But Sacks also shares stories of some of the appalling behaviour he experienced from colleagues. He was clearly delighted in 1966 to get a job seeing ‘real patients’ at a headache clinic in the Bronx area of New York. He quickly realised that the migraine patients presented with a whole range of problems, not just headaches. Sacks’ boss at the time viewed the junior doctor’s medical assessment as a threat to his own medical knowledge and standing, and proceeded to ban Sacks from access to his research data. Undeterred, Sacks made friends with a janitor and went in at night to copy all the notes he had himself taken during the day. Sacks shares a further dispiriting anecdote: while working at the Beth Abram hospital, he was informed by the director that he had to give up the flat he had been living in as the director needed it for his mother. Sacks refused and was promptly dismissed, ‘in a stroke, deprived of job, of income, of my patients, and of a place to live’.
There are also the disappointments. Faber, who had published his first book Migraine in 1971, turned down Awakenings; he lost two manuscripts; a suitcase full of precious notes and photos never reached his new home; he had to watch in horror as nine months of research notes were destroyed by traffic on the South Bronx expressway because of his failure to secure his bag properly to his bike. There was the long struggle, eight years, to write A Leg to Stand On, Sacks’ account of breaking his leg in Norway while escaping from a bull, and his subsequent experience of perceiving the injured limb as an alien object. A review of the book, by the British poet James Fenton, Sacks recalls, ‘upset me deeply and brought me to a depressive halt for three months’. However, he is later uplifted by a more positive review in the New York Review of Books by the eminent psychologist Jerome Bruner. This affirmation energised Sacks and led to an explosion of writing that included the completion of The Man Who Mistook His Wife for a Hat.
In all of these works, Sacks created a new form of writing, although he himself would be the first to acknowledge a debt to the works of his intellectual mentor, the Russian neuropsychologist Alexander Luria. When he read Luria’s The Mind of a Mnemonist in 1968, Sacks believed that he was reading a novel. (Sacks discusses Luria here https://www.youtube.com/watch?v=eGqLfP-LtgE)
When Sacks’ first book Migraine appeared, it was favourably reviewed in The Times – ‘balanced, authoritative, brilliant’ – but Sacks, who had returned home for the event, recalls his father coming into his bedroom ‘pale and shaking’, believing that his son had committed a grave impropriety and that the medical authorities might misconstrue the article as advertising.

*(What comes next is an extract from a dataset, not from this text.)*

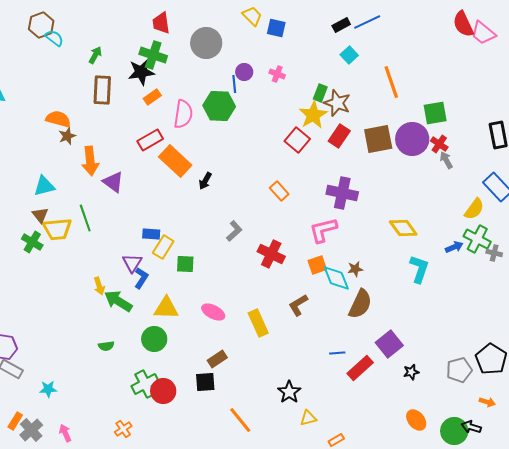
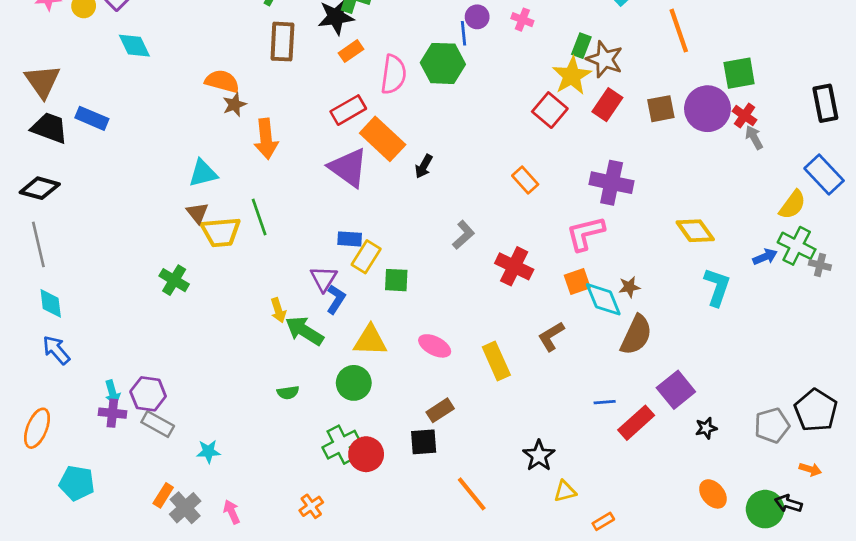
brown square: (378, 139) -> (661, 109), size x0.7
purple triangle: (113, 182) -> (348, 168), moved, size x1.4
green cross: (32, 242) -> (174, 280), moved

Sacks admits to what he calls a ‘too-muchness’, an inability to let things go when he is writing. Mary-Kay Wilmers, the editor of The Listener, a magazine then published by the BBC, asked him in 1972 to do a piece – his first ever commission – which he completed in one sitting. However, over the course of the following week, he sent Wilmers not just one, but eight alternative versions. When he cannot choose, Wilmers does, selecting ‘the seventh (or was it the sixth?) version’. Similarly, the footnotes to Awakenings came to three times the length of the book, threatening to sink the text, as his publisher Colin Haycraft states. Haycraft encouraged him to settle for a total of twelve footnotes.
Throughout the book, there is the shadow of Sacks’ younger brother Michael, ‘odd’ from an early age, who later became psychotic. He seemed to respond well to the early generation of anti-psychotic drugs, but soon demonstrated all the negative reactions – ‘grossly parkinsonian’ – so common in such cases. Michael spent his life in and out of mental institutions, ending his days in a care home on the same road where he had lived with his parents until their deaths.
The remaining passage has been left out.